There had been a strong tendency to adjust what Marx said to the scientific culture and atmosphere of the different national contexts. In France the scientific culture is Cartesian in origin and Althusser and his co-workers adjusted the works of Marx to fit with a positivist scientific culture, hence all of the works of Marx, especially of the the Younger Marx including the German Ideology were deemed to belong to a pre-scientific stage, only when Marx clarified the concept of surplus value was the point of science finally crossed said the French Marxist. Likewise in England and America it is the norm to think of science as something value free, Marx must be abandoning the ethos of science by associating his historical studies with evaluation and social criticism. The tendency in the English speaking intellectual culture is to adjust Marx to fit with the value free science of economics. If Marx is to have any claim on science his thought must be reconstructed to make exact predictions about the future based on the discovery of universal laws, both economic and political, his first scientific critics said that as most of his future predictions were shown to be unproven by later events, his ideas were not conclusions based on of scientific laws . There are many English speaking critics of Marx who say something similar to what was best said by Karl Popper ; that Marxism is not scientific.

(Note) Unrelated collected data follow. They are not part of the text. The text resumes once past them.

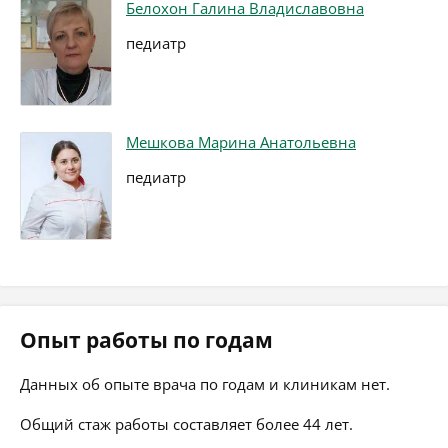
Белохон Галина Владиславовна
педиатр
Мешкова Марина Анатольевна
педиатр
Опыт работы по годам
Данных об опыте врача по годам и клиникам нет.
Общий стаж работы составляет более 44 лет.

It should be said that in science one can be evaluative and critical without drawing assistance from moral codes, preaching or emotion. Think of how businesses hire workers, they evaluate the skills and knowledge of potential employees. Or think of apples and vegetables moving along the assembly line, some are rejected because they are damaged, because they are too small or too big or the wrong colour, here an evaluation is being undertaken without resort to any moralising about apples and vegetables. This is closer to what Hegel and Marx meant by Wissenschaft. The deep basis of Wissenschaft was grounded in a conception of ontological
alienation, something Althusser and others excised as humanist, or in English language equivalent moralistic.
It seems to be me that one can steer ‘marxism’ in different ways, those who focus on the forces of production, tend also to speak about technological progress, economic modernisation, technological long waves and the like, and are prey to making predictions about the near future. Those who place the emphasis on the social relations are more evaluative of capitalism on the basis of its genesis in ontological alienation, something not amenable to reform and progress,the best thing they can say about capitalism in a time of rapid economic growth is that it is becoming ever more decadent, decadence an evaluating term not coined by Marx but deployed by Lukacs who was the first to return to the Marxist concept of alienation. So there at least two conceptions of what a Marxist science of history might look like.